Historia zamku nie trwała długo. W 1395 roku doszło do sąsiedzkiego zatargu pomiędzy rodami Nałęczów i Grzymalitów, czego skutkiem było częściowe zniszczenie zamku. Po śmierci Mikołaja Nałęcza warownia przeszła w ręce jego wnuka – Mikołaja z rodu Pomianów z Warzymowa, który już w 1420 roku sprzedał go arcybiskupowi gnieźnieńskiemu Mikołajowi Trąbie. Duchowny umocnił i rozbudował zamek, czyniąc z niego główną siedzibę arcybiskupów na Pałukach. Koniec XV w. przyniósł kres świetności zamku. Po zawarciu pokoju z Krzyżakami stracił on swoje strategiczne znaczenie. Został opuszczony i rozebrany.

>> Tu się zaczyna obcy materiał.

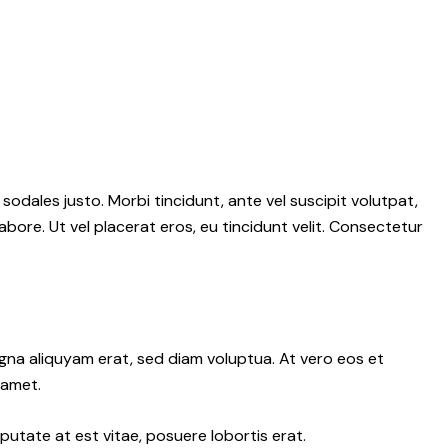
 sodales justo. Morbi tincidunt, ante vel suscipit volutpat,
abore. Ut vel placerat eros, eu tincidunt velit. Consectetur
gna aliquyam erat, sed diam voluptua. At vero eos et
 amet.
putate at est vitae, posuere lobortis erat.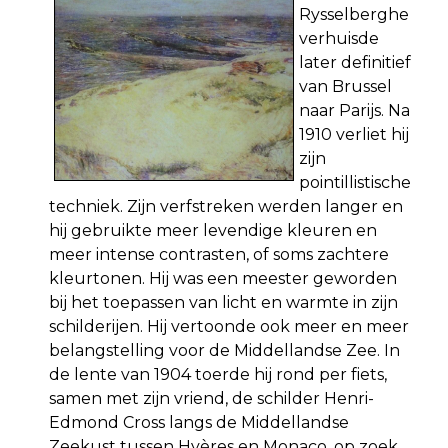
Rysselberghe
verhuisde
later definitief
van Brussel
naar Parijs. Na
1910 verliet hij
zijn
pointillistische
techniek. Zijn verfstreken werden langer en
hij gebruikte meer levendige kleuren en
meer intense contrasten, of soms zachtere
kleurtonen. Hij was een meester geworden
bij het toepassen van licht en warmte in zijn
schilderijen. Hij vertoonde ook meer en meer
belangstelling voor de Middellandse Zee. In
de lente van 1904 toerde hij rond per fiets,
samen met zijn vriend, de schilder Henri-
Edmond Cross langs de Middellandse
Zeekust tussen Hyères en Monaco, op zoek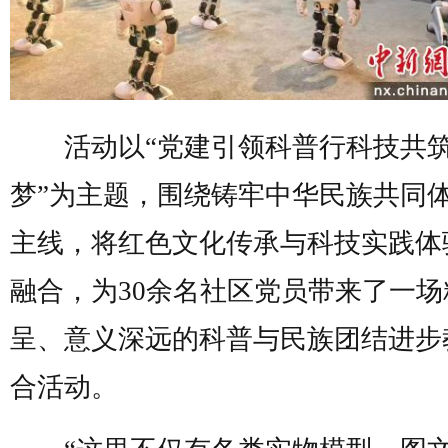
活动以“党建引领科普行科技共
梦”为主题，围绕铸牢中华民族共同
主线，将红色文化传承与科技实践体
融合，为30余名社区党员带来了一场
呈、意义深远的科普与民族团结进步
合活动。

Dziś do Wenecji przyciągają turystów jego tajemnicze ruiny. Nocami wokół zamku słychać ponoć jęki samego Diabła Weneckiego, który strzeże swego bogactwa. Jak głosi legenda pewnego dnia, podczas hucznej imprezy w zamek uderzył piorun, zamieniając go w ruinę i zasypując gruzami właściciela i jego niezliczone skarby. Podobno są tam do dzisiaj… Kto chce – niech szuka!